Accordingly, the development of TiO₂ crystals with specific facets has attracted wide interest. The anatase (101) plane has the lowest surface energy being the most stable surface. ^[11] Yang et al. synthesized anatase TiO₂ crystals with 47 % {001} and 53 % {101} facets, ^[12] which was a breakthrough in the synthesis of high‐quality anatase TiO₂ crystals with a high percentage of reactive high energy {001} facets.
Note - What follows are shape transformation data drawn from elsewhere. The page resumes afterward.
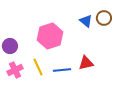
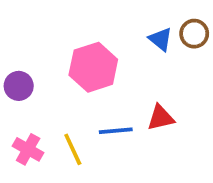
yellow line: (38, 67) -> (73, 149), moved
pink cross: (15, 70) -> (28, 149), moved, turned -35

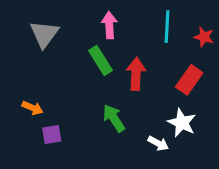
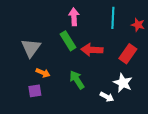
gray triangle: (44, 34) -> (31, 48), moved
red arrow: (136, 74) -> (92, 50), turned -90
orange arrow: (33, 108) -> (43, 73), moved

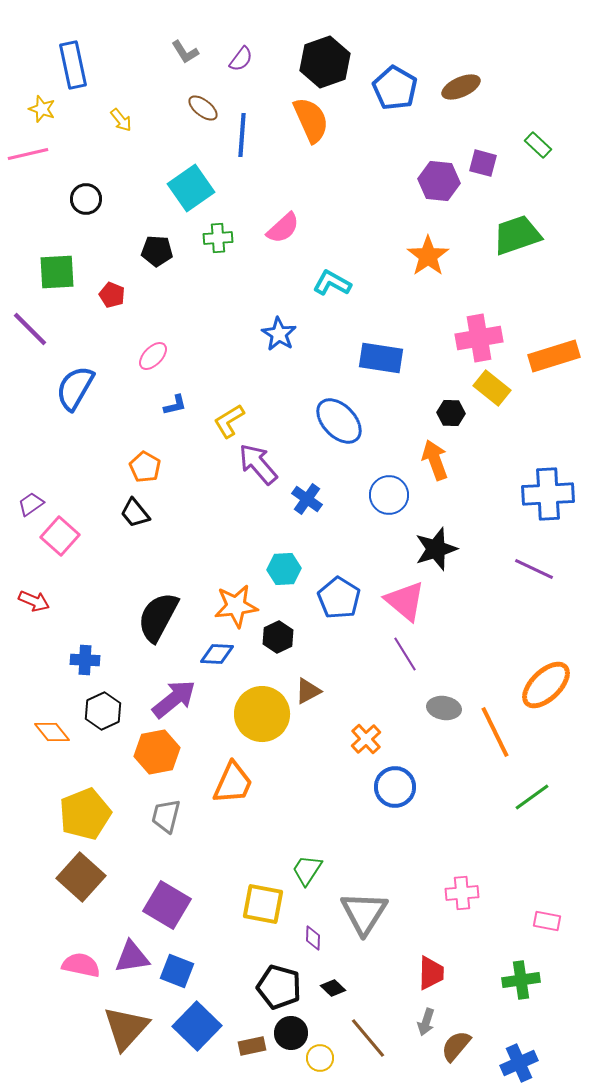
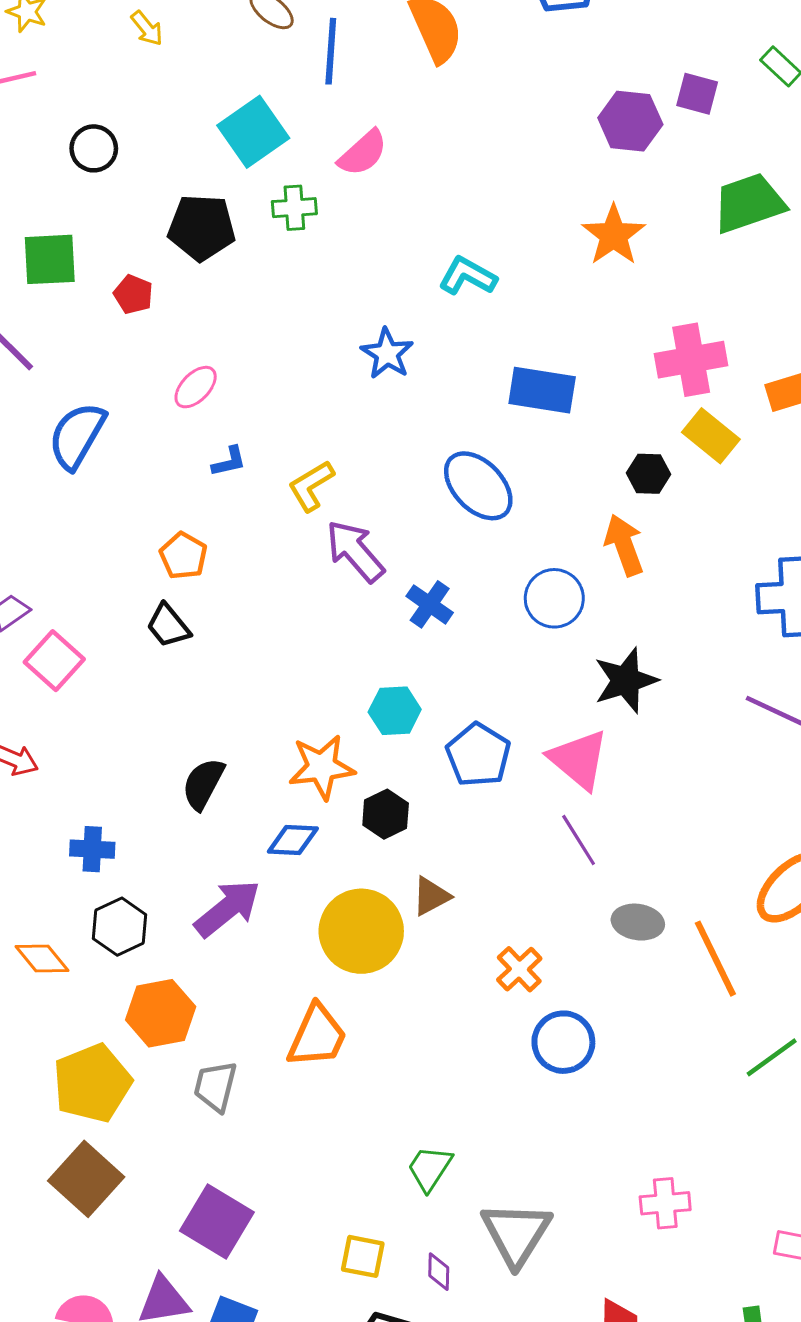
pink semicircle: (283, 228) -> (363, 153), moved
black pentagon: (157, 251) -> (202, 227), size x1.4
black semicircle: (158, 617) -> (203, 784), size x0.7
orange hexagon: (157, 752) -> (161, 1013), moved
yellow square: (263, 904) -> (363, 1256), moved, size x0.7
In the meantime, different strategies to control the synthesized facets, such as wet‐chemistry (hydrothermal, solvothermal, and nonhydrolytic), gas oxidation, topotactic transformation, crystallization from amorphous TiO₂, and epitaxial growth have been developed. ^[11] Among them, the hydrothermal method is the most common technique for tailoring the exposed crystal facets due to the possibility of manipulating the nucleation and growth processes by controlling the experimental conditions. For instance, introducing capping agents (e. g., appropriate organic molecules, inorganic ions, or their mixtures) in the hydrothermal synthesis allows decreasing the surface energies of different surfaces, which has been extensively used to control the growth rates along different orientations.[ ¹² , ¹³ ] Consequently, nanocrystals with tunable percentages of particular facets can be formed.
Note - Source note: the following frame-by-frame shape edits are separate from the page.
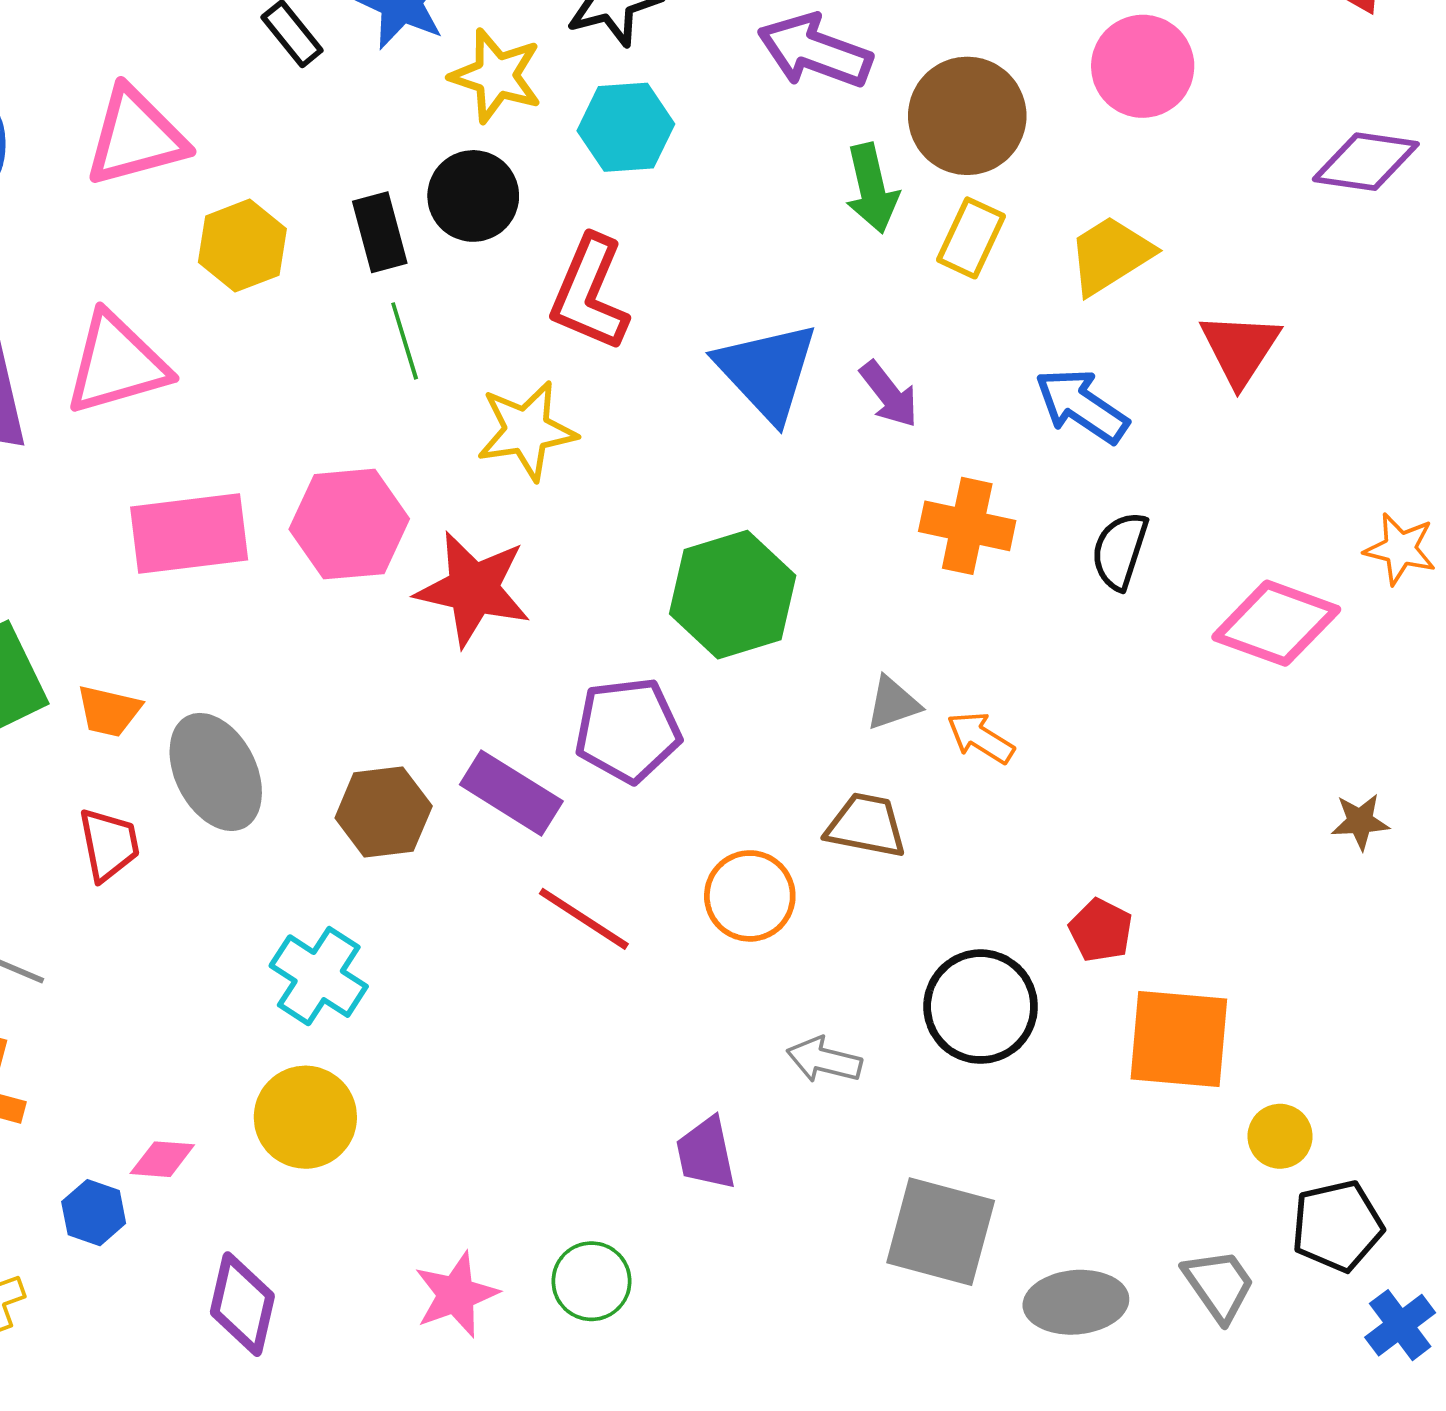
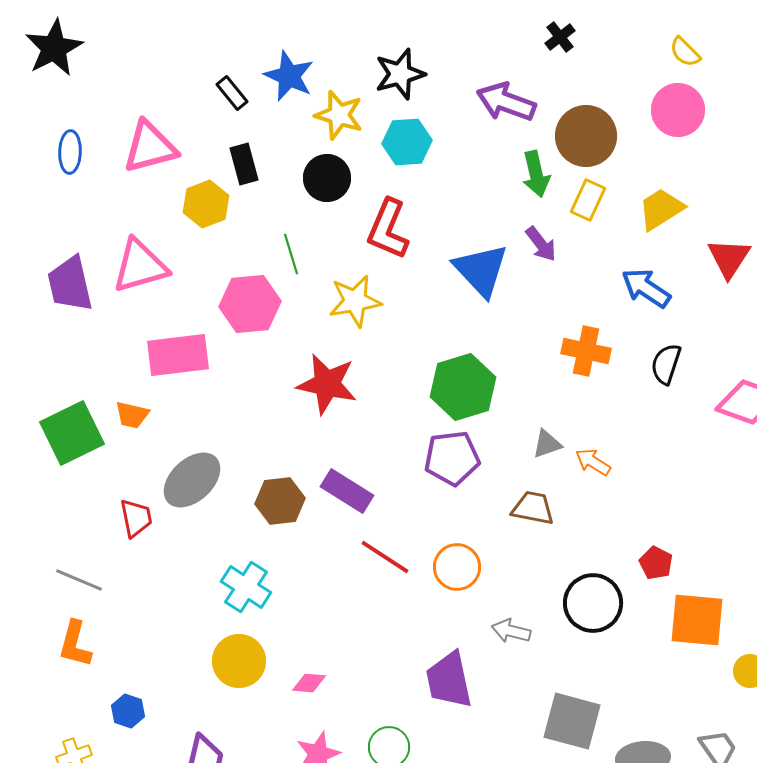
black rectangle: (380, 232) -> (244, 164), moved
purple arrow: (889, 394) -> (541, 244), moved
pink hexagon: (349, 524) -> (250, 304), moved
orange trapezoid: (109, 711) -> (132, 415), moved
purple pentagon: (628, 730) -> (452, 458), moved
gray ellipse: (216, 772) -> (192, 480), turned 74
orange circle: (750, 896) -> (457, 567), moved
purple trapezoid: (706, 1153) -> (449, 680), size x1.5
pink diamond: (162, 1159) -> (309, 683), moved

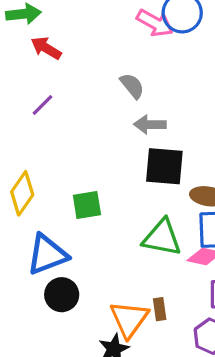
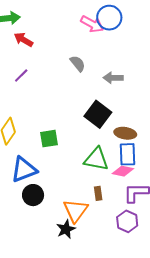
gray arrow: (150, 124) -> (113, 78), moved
black square: (164, 166) -> (98, 114), turned 32
brown rectangle: (160, 309) -> (98, 193), moved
In the present work, we synthesize anatase TiO₂ nanocrystals with a predominant amount of either {001} or {101} facets by hydrothermal methods leading to the formation of TiO₂ nanosheets (NS) with {001} facets or TiO₂ octahedral nanocubes (Oct) with {101} facets.[ ⁹ , ¹² ] The consensus exists in the literature that faceting is always beneficial and, in particular, an advantageous photocatalytic performance of {101}‐faceted anatase TiO₂ nanocrystals was provided against all other facets.[ ¹⁰ , ¹⁴ ] Here we show, however, that this is only appropriate for the co‐catalyst‐free state of TiO₂ nanocrystals. When Pt is deposited on the entire nanocrystal surface, unfavorable {001}‐faceted TiO₂ nanosheets demonstrated 400‐fold enhancement in their photocatalytic H₂ evolution performance as compared to their plain counterparts and even 2‐fold enhancement as compared to favorable {101}‐faceted Pt‐decorated anatase TiO₂ octahedral nanocrystals. This was achieved by the decoration of the entire TiO₂ nanocrystals surface, that is, both {001} and {101} facets, using immersion deposition process rather than the selective decoration of {101} facets as was demonstrated in the literature achieved by the commonly used photodeposition approach. ^[15]

Results and Discussion

Scheme 1a demonstrates the hydrothermal approaches used in this work to synthesize anatase TiO₂ nanosheets (NS) and octahedral nanocubes (Oct) enriched by either {001} or {101} facets, as described in the experimental section and as given in Refs. 9 and 11. Figure 1a–b shows representative FE‐SEM and HR‐TEM images of the TiO₂ NS revealing a well‐defined faceted morphology. The synthesized anatase TiO₂ NS are 43.5±19.3 nm wide in the basal plane and 5.9±1.3 nm thick (Figure 1a–b). TEM images of NS demonstrate lattice fringes with 0.35 nm spacing characteristic for anatase {101} orientation (d₁₀₁ =0.352 nm, JCPDS card #21‐1272). Notably, the determined {101} crystalline planes in NS show a 68° angle to the lateral view of the basal facets, in agreement with the theoretical angle between {101} and {001} facets, ^[16] therefore, the latter can be assigned to {001} surfaces.

Scheme 1.

Schematic representation of the hydrothermal processes forming anatase TiO₂ NS (route 1) or Oct (route 2), enriched by either {001} or {101} facets, respectively.

Figure 1.

Representative FE‐SEM and HR‐TEM images of hydrothermally synthesized anatase TiO₂ (a–b) NS and (c–d) Oct. Insets in (b, d) show a fast Fourier transform of the corresponding TEM images. The inset image in (b) is the top‐view of the TiO₂ NS.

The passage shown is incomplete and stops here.